Opinion
January 8, 2001.
In an action to recover damages for medical malpractice, etc., the defendant Gabriel Amalanathan, s/h/a Amalanathan Gabriel, appeals from an order of the Supreme Court, Kings County (Levine, J.), dated March 1, 2000, which denied his motion to dismiss the complaint insofar as asserted against him.
Before: RITTER, J. P., S. MILLER, GOLDSTEIN and SMITH, JJ., concur.
Ordered that the order is reversed, on the law, with costs, the motion is granted, the complaint is dismissed insofar as asserted against the appellant, and the action against the remaining defendants is severed.

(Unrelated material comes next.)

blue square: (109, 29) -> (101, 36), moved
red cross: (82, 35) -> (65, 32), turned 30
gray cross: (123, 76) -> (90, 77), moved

The appellant made out a prima facie case establishing, as a matter of law, that he did not commit medical malpractice in his treatment of the decedent. This shifted the burden to the plaintiffs to show by way of admissible evidentiary proof the existence of a triable issue of fact. The assertion in the affidavit of the plaintiffs' expert that the appellant may have been negligent in treating the decedent was based solely upon speculations and conjecture and thus was insufficient to raise a triable issue of fact. Accordingly, the Supreme Court should have granted the motion ( see, Alvarez v. Prospect Hosp., 68 N.Y.2d 320; Winegrad v. New York Univ. Med. Ctr., 64 N.Y.2d 851).